Attacks
This section outlines the range of attacks that can be launched against Large Language Models (LLMs) and demonstrates how LLM Guard offers robust protection against these threats.
NIST Trustworthy and Responsible AI
Following the NIST Trustworthy and Responsible AI framework, attacks on Generative AI systems, including LLMs, can be broadly categorized into four types. LLM Guard is designed to counteract each category effectively:
1. Availability Breakdowns
Attacks targeting the availability of LLMs aim to disrupt their normal operations. Methods such as Denial of Service (DoS) attacks are common. LLM Guard combats these through:
- TokenLimit Input
- ...
2. Integrity Violations
These attacks attempt to undermine the integrity of LLMs, often by injecting malicious prompts. LLM Guard safeguards integrity through various scanners, including:
- Prompt Injection
- Language Input & Output
- Language Same
- Relevance Output
- Factual Consistency Output
- Ban Topics Input & Output
- ...
3. Privacy Compromise
These attacks seek to compromise privacy by extracting sensitive information from LLMs.
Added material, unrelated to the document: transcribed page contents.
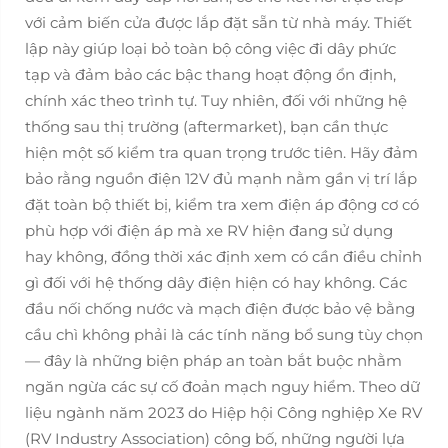
với cảm biến cửa được lắp đặt sẵn từ nhà máy. Thiết
lập này giúp loại bỏ toàn bộ công việc đi dây phức
tạp và đảm bảo các bậc thang hoạt động ổn định,
chính xác theo trình tự. Tuy nhiên, đối với những hệ
thống sau thị trường (aftermarket), bạn cần thực
hiện một số kiểm tra quan trọng trước tiên. Hãy đảm
bảo rằng nguồn điện 12V đủ mạnh nằm gần vị trí lắp
đặt toàn bộ thiết bị, kiểm tra xem điện áp động cơ có
phù hợp với điện áp mà xe RV hiện đang sử dụng
hay không, đồng thời xác định xem có cần điều chỉnh
gì đối với hệ thống dây điện hiện có hay không. Các
đầu nối chống nước và mạch điện được bảo vệ bằng
cầu chì không phải là các tính năng bổ sung tùy chọn
— đây là những biện pháp an toàn bắt buộc nhằm
ngăn ngừa các sự cố đoản mạch nguy hiểm. Theo dữ
liệu ngành năm 2023 do Hiệp hội Công nghiệp Xe RV
(RV Industry Association) công bố, những người lựa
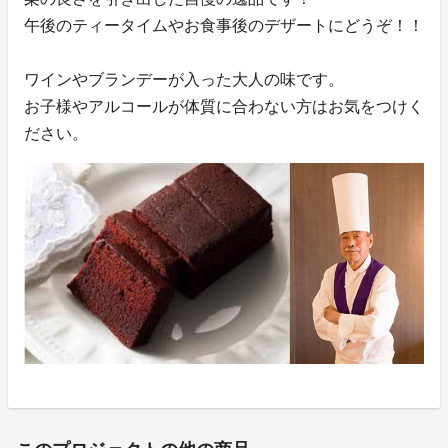
午後のティータイムやお食事後のデザートにどうぞ！！
ワインやブランデーが入った大人の味です。
お子様やアルコールが体質に合わない方はお気をつけく
ださい。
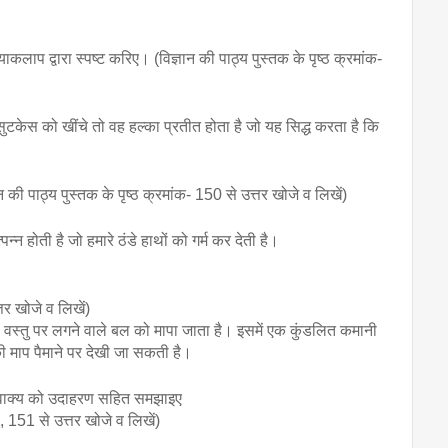
ाकलाप द्वारा स्पष्ट करिए। (विज्ञान की पाठ्य पुस्तक के पृष्ठ क्रमांक- 
 सुटकेस को खींचे तो वह हल्का प्रतीत होता है जो यह सिद्ध करता है कि 
्ञान की पाठ्य पुस्तक के पृष्ठ क्रमांक- 150 से उत्तर खोजे व लिखें)
्पन्न होती है जो हमारे ठंडे हाथों को गर्म कर देती है।
तर खोजे व लिखें) 
िसी वस्तु पर लगने वाले बल को मापा जाता है। इसमें एक कुंडलित कमानी 
ी माप पैमाने पर देखी जा सकती है।
इस वाक्य को उदाहरण सहित समझाइए 
, 151 से उत्तर खोजे व लिखें)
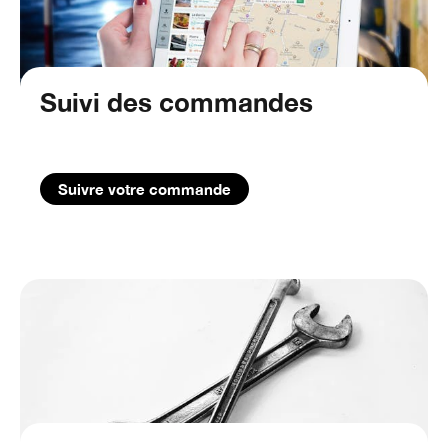
Suivi des commandes
Suivre votre commande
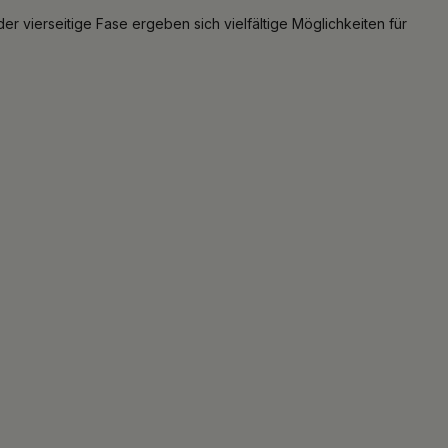
er vierseitige Fase ergeben sich vielfältige Möglichkeiten für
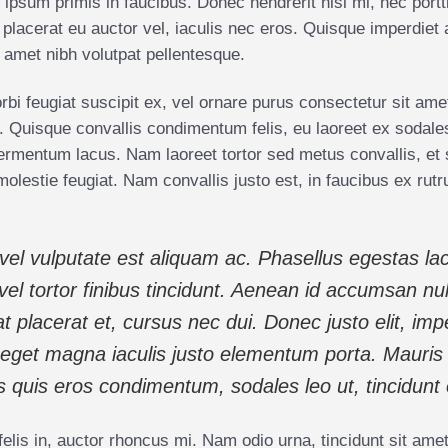
psum primis in faucibus. Donec hendrerit nisi mi, nec porttit
placerat eu auctor vel, iaculis nec eros. Quisque imperdiet
t amet nibh volutpat pellentesque.
orbi feugiat suscipit ex, vel ornare purus consectetur sit 
s. Quisque convallis condimentum felis, eu laoreet ex sod
fermentum lacus. Nam laoreet tortor sed metus convallis, et
molestie feugiat. Nam convallis justo est, in faucibus ex ru
 vel vulputate est aliquam ac. Phasellus egestas la
vel tortor finibus tincidunt. Aenean id accumsan n
t placerat et, cursus nec dui. Donec justo elit, imp
eget magna iaculis justo elementum porta. Mauris
s quis eros condimentum, sodales leo ut, tincidunt 
 felis in, auctor rhoncus mi. Nam odio urna, tincidunt sit am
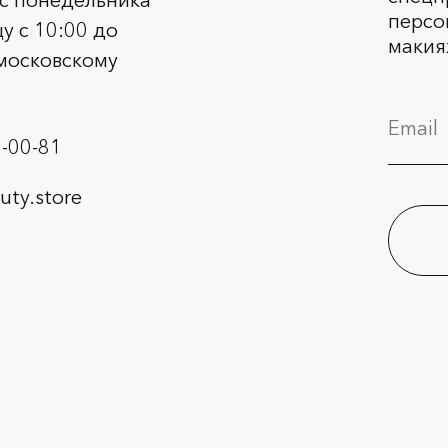
 с понедельника
персо
у с 10:00 до
макия
 московскому
-00-81
ty.store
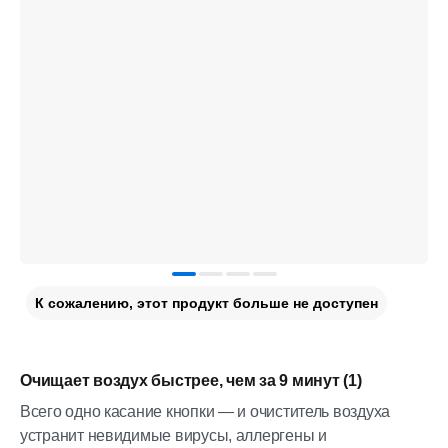
К сожалению, этот продукт больше не доступен
Очищает воздух быстрее, чем за 9 минут (1)
Всего одно касание кнопки — и очиститель воздуха
устранит невидимые вирусы, аллергены и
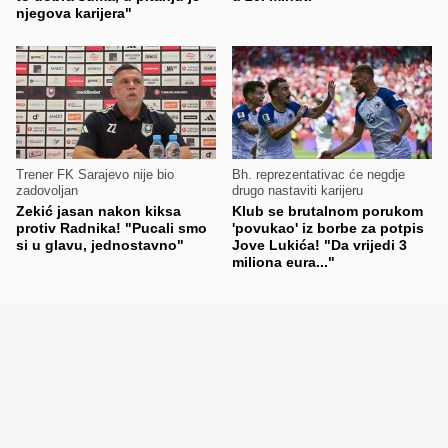
njegova karijera"
Trener FK Sarajevo nije bio
Bh. reprezentativac će negdje
zadovoljan
drugo nastaviti karijeru
Zekić jasan nakon kiksa
Klub se brutalnom porukom
protiv Radnika! "Pucali smo
'povukao' iz borbe za potpis
si u glavu, jednostavno"
Jove Lukića! "Da vrijedi 3
miliona eura..."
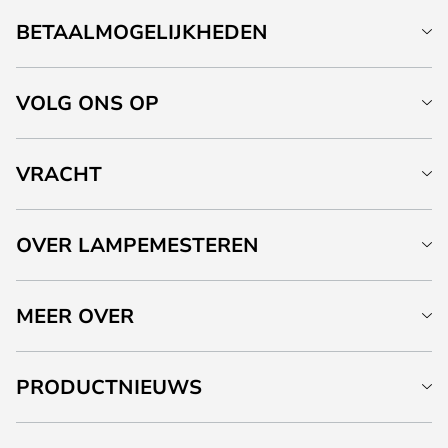
BETAALMOGELIJKHEDEN
VOLG ONS OP
VRACHT
OVER LAMPEMESTEREN
MEER OVER
PRODUCTNIEUWS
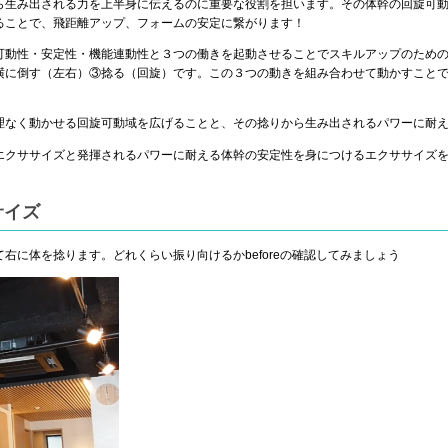
ら生み出される力を上半身に伝えるのに重要な役割を担います。その体幹の回旋可
ることで、飛距離アップ、フォームの安定に繋がります！
可動性・安定性・機能連動性と３つの働きを起動させることでスキルアップのため
横に倒す（左右）③捻る（回旋）です。この３つの動きを組み合わせて動かすこと
理なく動かせる回旋可動域を広げることと、その捻りから生み出されるパワーに耐
エクササイズと発揮されるパワーに耐える体幹の安定性を身につけるエクササイズ
サイズ
右に体を捻ります。どれくらい振り向けるかbeforeの確認してみましょう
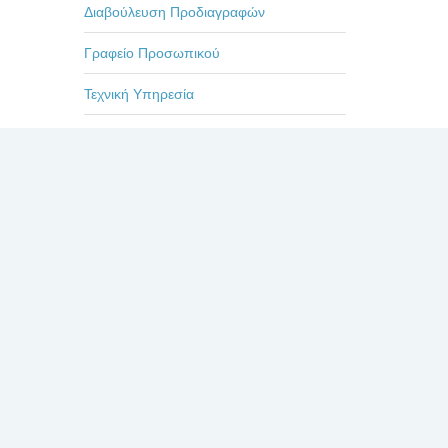
Διαβούλευση Προδιαγραφών
Γραφείο Προσωπικού
Τεχνική Υπηρεσία
Επιμορφωτικά Προγράμματα
Εκδηλώσεις-Ημερίδες
Οδηγίες
Η ζωή στο Βενιζέλειο
Πρόσφατα
Σχόλια
Δημοφιλή
ΕΥΧΑΡΙΣΤΗΡΙΟ ΓΙΑ
ΤΟΥΣ ΙΑΤΡΟΥΣ κκ.
ΜΠΛΕΤΣΙΟΥ, ΚΛΩΝΟ,
ΚΑΣΤΑΝΗ, ΚΑΙ ΟΛΟ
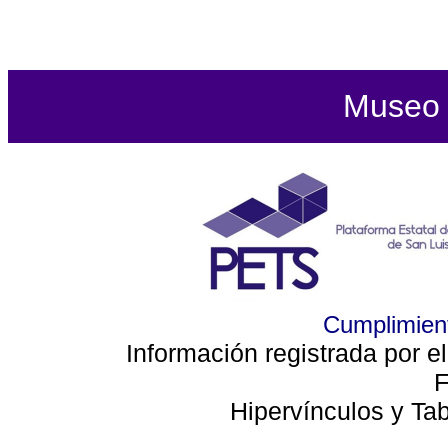
Museo d
Cumplimient
Información registrada por e
F
Hipervínculos y Ta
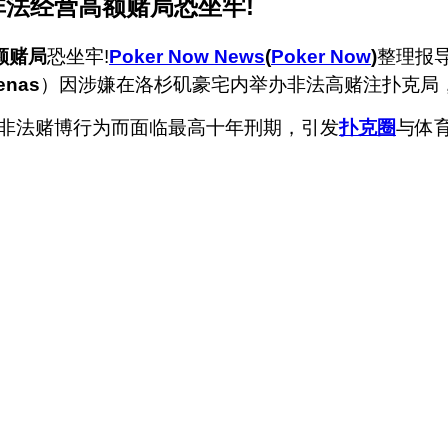
球星涉非法经营高额赌局恐坐牢!
额赌局
恐坐牢!
Poker Now News
(
Poker Now
)
整理报导
renas
）因涉嫌在洛杉矶豪宅内举办非法高赌注扑克局
非法赌博行为而面临最高十年刑期，引发
扑克圈
与体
LLM Guard protects privacy through:
4. Abuse
Abuse attacks involve the generation of harmful content using LLMs. LLM Guard mitigates these risks through:
- Bias Output
- Toxicity Input & Output
- Ban Competitors Input & Output
- ...
LLM Guard's suite of scanners comprehensively addresses each category of attack, providing a multi-layered defense mechanism to ensure the safe and responsible use of LLMs.